====== Material provided ======
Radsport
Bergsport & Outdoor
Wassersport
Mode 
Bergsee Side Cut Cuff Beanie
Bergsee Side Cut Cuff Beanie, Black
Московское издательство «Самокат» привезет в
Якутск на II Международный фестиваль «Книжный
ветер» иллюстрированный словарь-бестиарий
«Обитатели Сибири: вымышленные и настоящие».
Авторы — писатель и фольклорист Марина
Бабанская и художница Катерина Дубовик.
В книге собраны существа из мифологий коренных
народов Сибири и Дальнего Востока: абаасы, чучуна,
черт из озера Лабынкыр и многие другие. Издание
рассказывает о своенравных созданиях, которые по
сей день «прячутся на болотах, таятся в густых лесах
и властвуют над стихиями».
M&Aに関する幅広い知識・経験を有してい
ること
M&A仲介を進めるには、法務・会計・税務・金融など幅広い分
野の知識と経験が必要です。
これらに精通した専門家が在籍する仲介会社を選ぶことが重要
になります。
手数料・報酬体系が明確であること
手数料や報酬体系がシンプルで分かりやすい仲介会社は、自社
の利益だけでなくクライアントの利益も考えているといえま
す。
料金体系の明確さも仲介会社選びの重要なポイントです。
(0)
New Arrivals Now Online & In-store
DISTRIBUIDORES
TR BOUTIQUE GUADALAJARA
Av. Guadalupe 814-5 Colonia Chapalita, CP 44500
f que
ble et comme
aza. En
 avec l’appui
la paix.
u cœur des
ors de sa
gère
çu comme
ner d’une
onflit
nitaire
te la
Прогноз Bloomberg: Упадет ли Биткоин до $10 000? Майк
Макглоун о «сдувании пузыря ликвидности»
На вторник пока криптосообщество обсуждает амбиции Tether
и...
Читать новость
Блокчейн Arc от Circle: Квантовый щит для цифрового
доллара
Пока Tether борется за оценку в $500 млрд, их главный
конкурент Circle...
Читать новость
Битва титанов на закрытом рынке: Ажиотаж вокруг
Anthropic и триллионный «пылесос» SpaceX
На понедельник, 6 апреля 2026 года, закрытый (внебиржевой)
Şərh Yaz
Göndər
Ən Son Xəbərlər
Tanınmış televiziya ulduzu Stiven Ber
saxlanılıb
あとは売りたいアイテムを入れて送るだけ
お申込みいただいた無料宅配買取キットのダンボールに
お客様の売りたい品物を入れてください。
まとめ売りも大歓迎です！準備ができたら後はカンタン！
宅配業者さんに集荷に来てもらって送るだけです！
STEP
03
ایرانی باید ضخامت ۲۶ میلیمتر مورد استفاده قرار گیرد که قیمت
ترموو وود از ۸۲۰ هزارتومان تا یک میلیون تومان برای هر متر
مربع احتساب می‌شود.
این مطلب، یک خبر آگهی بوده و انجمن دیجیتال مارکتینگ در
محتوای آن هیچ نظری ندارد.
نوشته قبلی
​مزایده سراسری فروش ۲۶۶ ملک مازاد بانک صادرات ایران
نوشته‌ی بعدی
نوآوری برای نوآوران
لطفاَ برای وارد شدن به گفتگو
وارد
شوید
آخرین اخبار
======
[Task instructions] Among the lines above, find those holding "برای" and copy each one.

[Output of the task]
ترموو وود از ۸۲۰ هزارتومان تا یک میلیون تومان برای هر متر
نوآوری برای نوآوران
لطفاَ برای وارد شدن به گفتگو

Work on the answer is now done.